[Saved data entries]
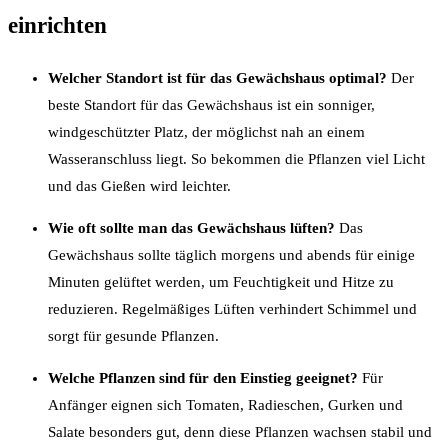
einrichten
Welcher Standort ist für das Gewächshaus optimal?
Der
beste Standort für das Gewächshaus ist ein sonniger,
windgeschützter Platz, der möglichst nah an einem
Wasseranschluss liegt. So bekommen die Pflanzen viel Licht
und das Gießen wird leichter.
Wie oft sollte man das Gewächshaus lüften?
Das
Gewächshaus sollte täglich morgens und abends für einige
Minuten gelüftet werden, um Feuchtigkeit und Hitze zu
reduzieren. Regelmäßiges Lüften verhindert Schimmel und
sorgt für gesunde Pflanzen.
Welche Pflanzen sind für den Einstieg geeignet?
Für
Anfänger eignen sich Tomaten, Radieschen, Gurken und
Salate besonders gut, denn diese Pflanzen wachsen stabil und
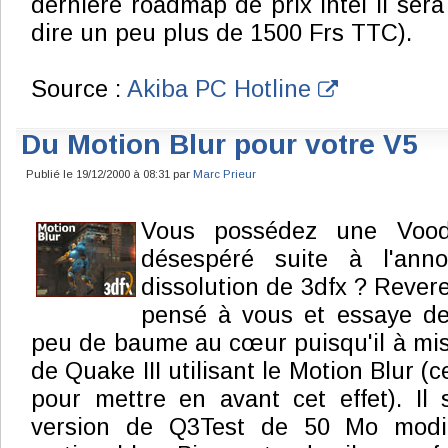
dernière roadmap de prix Intel il ser
dire un peu plus de 1500 Frs TTC).
Source :
Akiba PC Hotline
Du Motion Blur pour votre V5
Publié le 19/12/2000 à 08:31 par
Marc Prieur
Vous possédez une Voo
désespéré suite à l'ann
dissolution de 3dfx ? Reve
pensé à vous et essaye d
peu de baume au cœur puisqu'il à mi
de Quake III utilisant le Motion Blur (ce
pour mettre en avant cet effet). Il s
version de Q3Test de 50 Mo modif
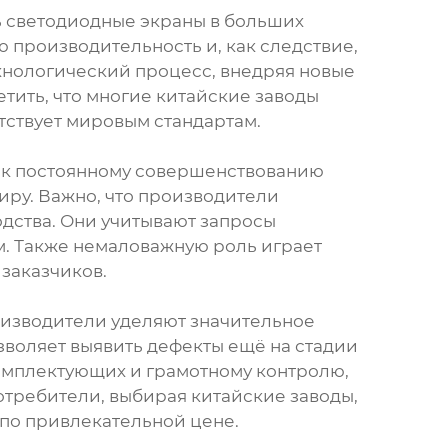
 светодиодные экраны в больших
производительность и, как следствие,
нологический процесс, внедряя новые
тить, что многие китайские заводы
тствует мировым стандартам.
т к постоянному совершенствованию
иру. Важно, что производители
дства. Они учитывают запросы
м. Также немаловажную роль играет
заказчиков.
роизводители уделяют значительное
зволяет выявить дефекты ещё на стадии
комплектующих и грамотному контролю,
отребители, выбирая китайские заводы,
по привлекательной цене.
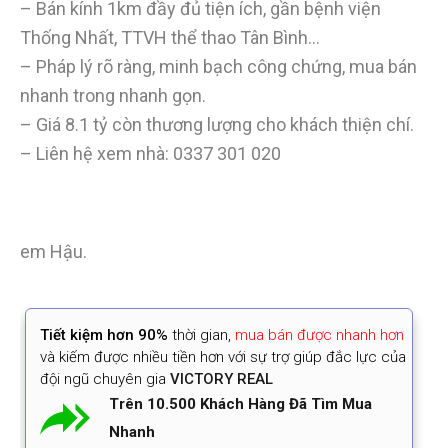
– Bán kính 1km đầy đủ tiện ích, gần bệnh viện
Thống Nhất, TTVH thể thao Tân Bình…
– Pháp lý rõ ràng, minh bạch công chứng, mua bán
nhanh trong nhanh gọn.
– Giá 8.1 tỷ còn thương lượng cho khách thiện chí.
– Liên hệ xem nhà:
0337 301 020
em Hậu.
Tiết kiệm
hơn 90%
thời gian
,
mua bán được nhanh hơn
và kiếm được nhiều tiền hơn với sự trợ giúp đắc lực của
đội ngũ chuyên gia
VICTORY REAL
Trên 10.500 Khách Hàng Đã Tìm Mua
Nhanh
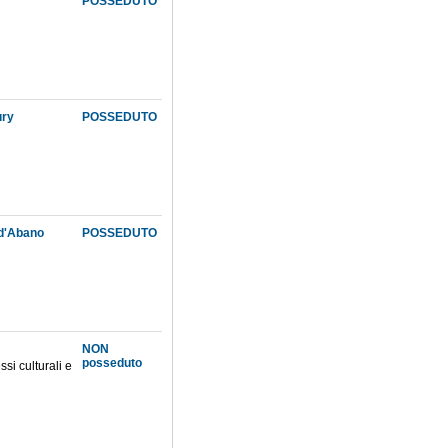
POSSEDUTO
ury
POSSEDUTO
 d'Abano
POSSEDUTO
NON
posseduto
si culturali e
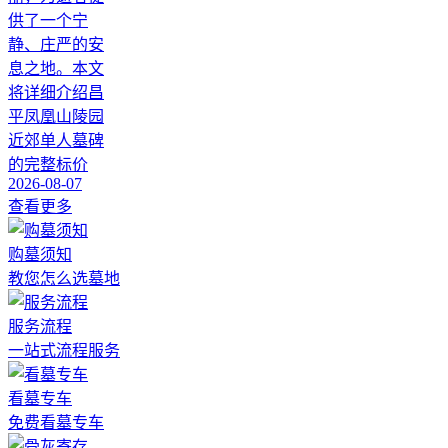
供了一个宁
静、庄严的安
息之地。本文
将详细介绍昌
平凤凰山陵园
近郊单人墓碑
的完整标价
2026-08-07
查看更多
购墓须知
教您怎么选墓地
服务流程
一站式流程服务
看墓专车
免费看墓专车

→ **PROBLEM STATEMENT**: Quote every record above exactly, leaving out any pictures.

→ **ANSWER**:
einrichten
Welcher Standort ist für das Gewächshaus optimal?
Der
beste Standort für das Gewächshaus ist ein sonniger,
windgeschützter Platz, der möglichst nah an einem
Wasseranschluss liegt. So bekommen die Pflanzen viel Licht
und das Gießen wird leichter.
Wie oft sollte man das Gewächshaus lüften?
Das
Gewächshaus sollte täglich morgens und abends für einige
Minuten gelüftet werden, um Feuchtigkeit und Hitze zu
reduzieren. Regelmäßiges Lüften verhindert Schimmel und
sorgt für gesunde Pflanzen.
Welche Pflanzen sind für den Einstieg geeignet?
Für
Anfänger eignen sich Tomaten, Radieschen, Gurken und
Salate besonders gut, denn diese Pflanzen wachsen stabil und
dernière roadmap de prix Intel il ser
dire un peu plus de 1500 Frs TTC).
Source :
Akiba PC Hotline
Du Motion Blur pour votre V5
Publié le 19/12/2000 à 08:31 par
Marc Prieur
Vous possédez une Voo
désespéré suite à l'ann
dissolution de 3dfx ? Reve
pensé à vous et essaye d
peu de baume au cœur puisqu'il à mi
de Quake III utilisant le Motion Blur (ce
pour mettre en avant cet effet). Il s
version de Q3Test de 50 Mo modif
 светодиодные экраны в больших
производительность и, как следствие,
нологический процесс, внедряя новые
тить, что многие китайские заводы
тствует мировым стандартам.
т к постоянному совершенствованию
иру. Важно, что производители
дства. Они учитывают запросы
м. Также немаловажную роль играет
заказчиков.
роизводители уделяют значительное
зволяет выявить дефекты ещё на стадии
комплектующих и грамотному контролю,
отребители, выбирая китайские заводы,
по привлекательной цене.
– Bán kính 1km đầy đủ tiện ích, gần bệnh viện
Thống Nhất, TTVH thể thao Tân Bình…
– Pháp lý rõ ràng, minh bạch công chứng, mua bán
nhanh trong nhanh gọn.
– Giá 8.1 tỷ còn thương lượng cho khách thiện chí.
– Liên hệ xem nhà:
0337 301 020
em Hậu.
Tiết kiệm
hơn 90%
thời gian
,
mua bán được nhanh hơn
và kiếm được nhiều tiền hơn với sự trợ giúp đắc lực của
đội ngũ chuyên gia
VICTORY REAL
Trên 10.500 Khách Hàng Đã Tìm Mua
Nhanh
POSSEDUTO
ury
POSSEDUTO
 d'Abano
POSSEDUTO
NON
posseduto
si culturali e
供了一个宁
静、庄严的安
息之地。本文
将详细介绍昌
平凤凰山陵园
近郊单人墓碑
的完整标价
2026-08-07
查看更多
购墓须知
教您怎么选墓地
服务流程
一站式流程服务
看墓专车
免费看墓专车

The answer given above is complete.